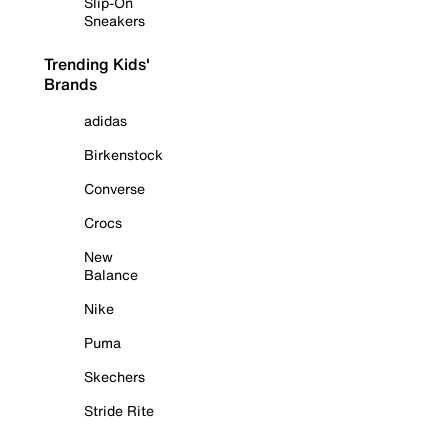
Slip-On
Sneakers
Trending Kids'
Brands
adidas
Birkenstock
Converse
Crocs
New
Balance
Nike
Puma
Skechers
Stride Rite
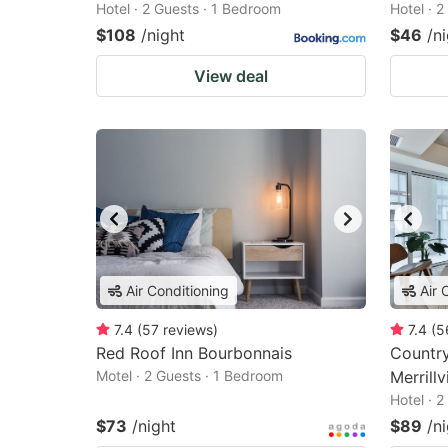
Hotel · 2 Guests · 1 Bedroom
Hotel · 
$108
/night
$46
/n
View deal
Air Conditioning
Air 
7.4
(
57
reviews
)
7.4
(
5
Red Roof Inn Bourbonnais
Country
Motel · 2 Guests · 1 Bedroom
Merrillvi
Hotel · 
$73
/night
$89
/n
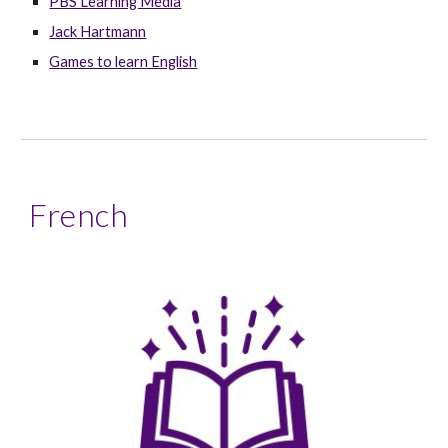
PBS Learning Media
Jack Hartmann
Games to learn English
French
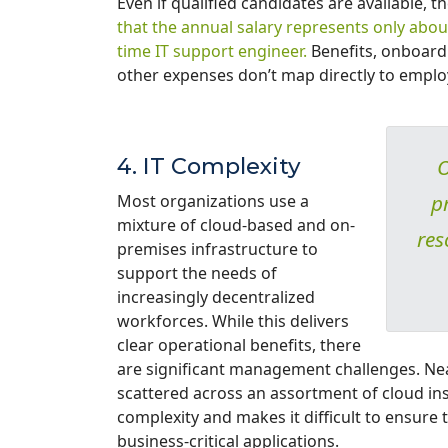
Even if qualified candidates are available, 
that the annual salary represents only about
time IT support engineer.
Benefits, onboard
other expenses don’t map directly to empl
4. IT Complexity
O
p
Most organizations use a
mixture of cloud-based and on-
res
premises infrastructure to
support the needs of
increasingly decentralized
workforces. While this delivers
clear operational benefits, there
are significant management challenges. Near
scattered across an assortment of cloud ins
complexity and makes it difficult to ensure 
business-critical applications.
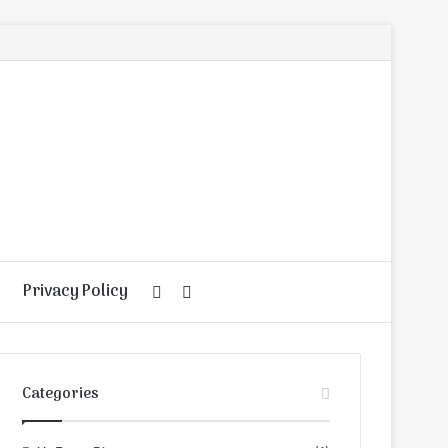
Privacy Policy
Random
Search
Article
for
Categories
==
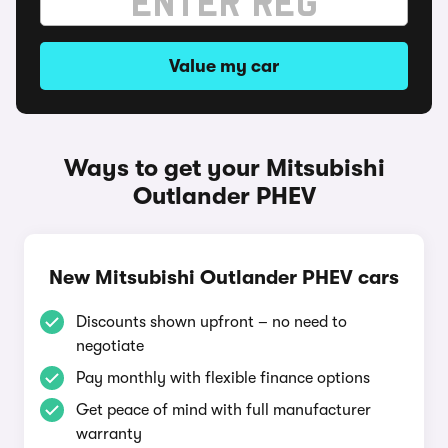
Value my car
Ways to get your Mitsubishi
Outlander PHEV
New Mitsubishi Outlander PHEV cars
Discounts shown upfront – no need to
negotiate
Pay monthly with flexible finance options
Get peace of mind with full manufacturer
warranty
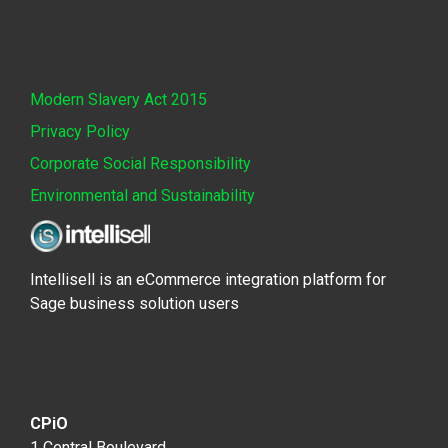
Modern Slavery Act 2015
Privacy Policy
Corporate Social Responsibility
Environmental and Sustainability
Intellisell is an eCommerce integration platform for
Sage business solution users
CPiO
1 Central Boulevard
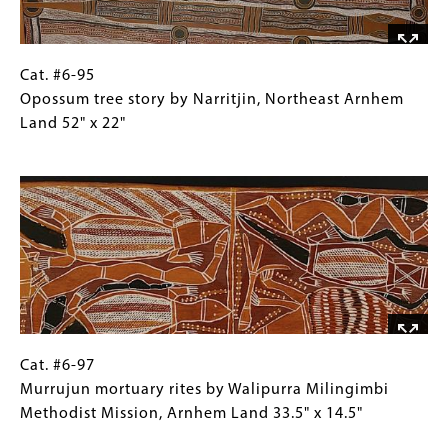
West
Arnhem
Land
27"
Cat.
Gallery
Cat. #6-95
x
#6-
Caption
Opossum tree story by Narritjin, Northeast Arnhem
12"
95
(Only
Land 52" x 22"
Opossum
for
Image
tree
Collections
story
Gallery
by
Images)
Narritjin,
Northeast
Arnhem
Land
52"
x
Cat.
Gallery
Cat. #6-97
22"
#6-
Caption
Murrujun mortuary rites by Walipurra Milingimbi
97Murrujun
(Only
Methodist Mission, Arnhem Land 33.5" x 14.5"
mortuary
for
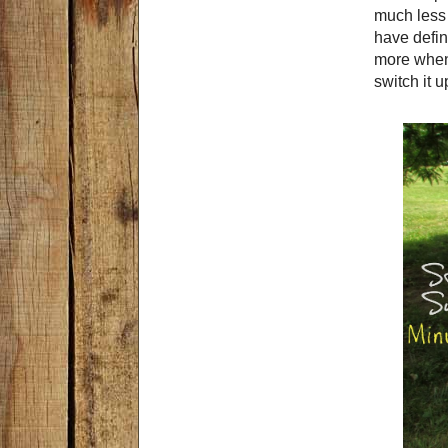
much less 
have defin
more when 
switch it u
==
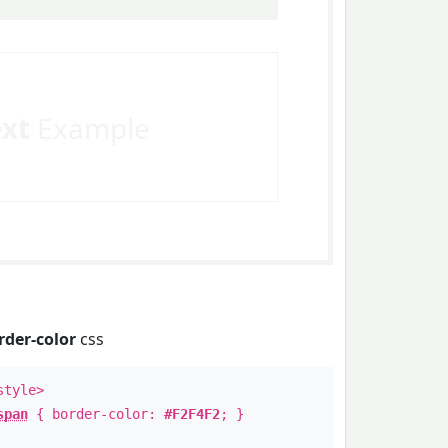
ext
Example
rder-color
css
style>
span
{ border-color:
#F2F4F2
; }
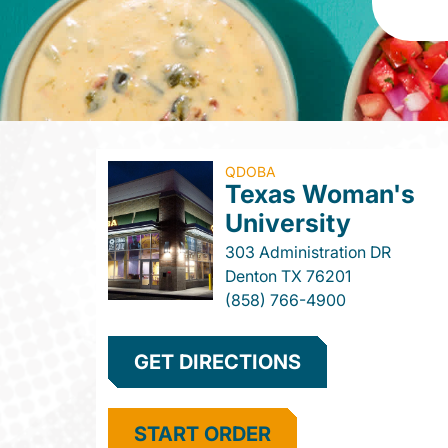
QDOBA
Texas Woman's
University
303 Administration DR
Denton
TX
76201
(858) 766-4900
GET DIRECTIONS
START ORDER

What this task involves -
All lines above holding the word "cloud" make up the answer; copy each one.

Exercise solution -
mixture of cloud-based and on-
scattered across an assortment of cloud ins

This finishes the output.